## DATA SECTION
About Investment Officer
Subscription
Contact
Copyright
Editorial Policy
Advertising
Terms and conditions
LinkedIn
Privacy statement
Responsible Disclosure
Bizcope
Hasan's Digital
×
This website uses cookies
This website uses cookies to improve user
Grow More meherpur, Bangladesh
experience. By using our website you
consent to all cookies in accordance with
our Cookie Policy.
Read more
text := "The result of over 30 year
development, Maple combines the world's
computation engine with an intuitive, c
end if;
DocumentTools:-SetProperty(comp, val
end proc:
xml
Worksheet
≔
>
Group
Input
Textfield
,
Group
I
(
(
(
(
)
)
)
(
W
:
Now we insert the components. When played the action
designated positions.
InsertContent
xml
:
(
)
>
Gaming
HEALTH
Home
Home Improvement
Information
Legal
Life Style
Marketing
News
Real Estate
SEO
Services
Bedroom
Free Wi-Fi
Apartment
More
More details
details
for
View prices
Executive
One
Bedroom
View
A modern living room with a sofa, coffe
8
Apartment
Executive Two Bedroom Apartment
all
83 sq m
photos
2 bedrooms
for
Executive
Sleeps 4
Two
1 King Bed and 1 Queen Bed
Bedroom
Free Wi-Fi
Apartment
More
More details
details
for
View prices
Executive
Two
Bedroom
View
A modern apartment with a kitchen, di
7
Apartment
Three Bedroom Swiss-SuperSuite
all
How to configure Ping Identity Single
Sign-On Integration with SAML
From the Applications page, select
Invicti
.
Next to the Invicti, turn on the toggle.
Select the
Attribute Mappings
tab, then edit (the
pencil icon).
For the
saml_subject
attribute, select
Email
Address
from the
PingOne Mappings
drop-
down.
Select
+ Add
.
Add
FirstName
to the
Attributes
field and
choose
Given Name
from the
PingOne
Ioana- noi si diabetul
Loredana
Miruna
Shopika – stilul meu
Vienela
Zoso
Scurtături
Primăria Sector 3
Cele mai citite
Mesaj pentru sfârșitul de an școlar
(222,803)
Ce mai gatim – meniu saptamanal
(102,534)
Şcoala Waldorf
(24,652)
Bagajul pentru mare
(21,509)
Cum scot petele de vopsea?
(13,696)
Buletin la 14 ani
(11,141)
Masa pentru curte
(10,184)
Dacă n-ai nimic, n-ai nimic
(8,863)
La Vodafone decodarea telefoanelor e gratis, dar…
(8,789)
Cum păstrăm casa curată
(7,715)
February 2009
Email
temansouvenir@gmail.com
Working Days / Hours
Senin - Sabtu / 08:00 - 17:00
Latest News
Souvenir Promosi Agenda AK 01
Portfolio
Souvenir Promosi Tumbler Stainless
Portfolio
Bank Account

## PROBLEM DETAILS
Beginning at the line with "Executive Two Bedroom Apartment" and ending at the last line of the entries, print every line exactly.

## RESPONSE BOX
Executive Two Bedroom Apartment
all
83 sq m
photos
2 bedrooms
for
Executive
Sleeps 4
Two
1 King Bed and 1 Queen Bed
Bedroom
Free Wi-Fi
Apartment
More
More details
details
for
View prices
Executive
Two
Bedroom
View
A modern apartment with a kitchen, di
7
Apartment
Three Bedroom Swiss-SuperSuite
all
How to configure Ping Identity Single
Sign-On Integration with SAML
From the Applications page, select
Invicti
.
Next to the Invicti, turn on the toggle.
Select the
Attribute Mappings
tab, then edit (the
pencil icon).
For the
saml_subject
attribute, select
Email
Address
from the
PingOne Mappings
drop-
down.
Select
+ Add
.
Add
FirstName
to the
Attributes
field and
choose
Given Name
from the
PingOne
Ioana- noi si diabetul
Loredana
Miruna
Shopika – stilul meu
Vienela
Zoso
Scurtături
Primăria Sector 3
Cele mai citite
Mesaj pentru sfârșitul de an școlar
(222,803)
Ce mai gatim – meniu saptamanal
(102,534)
Şcoala Waldorf
(24,652)
Bagajul pentru mare
(21,509)
Cum scot petele de vopsea?
(13,696)
Buletin la 14 ani
(11,141)
Masa pentru curte
(10,184)
Dacă n-ai nimic, n-ai nimic
(8,863)
La Vodafone decodarea telefoanelor e gratis, dar…
(8,789)
Cum păstrăm casa curată
(7,715)
February 2009
Email
temansouvenir@gmail.com
Working Days / Hours
Senin - Sabtu / 08:00 - 17:00
Latest News
Souvenir Promosi Agenda AK 01
Portfolio
Souvenir Promosi Tumbler Stainless
Portfolio
Bank Account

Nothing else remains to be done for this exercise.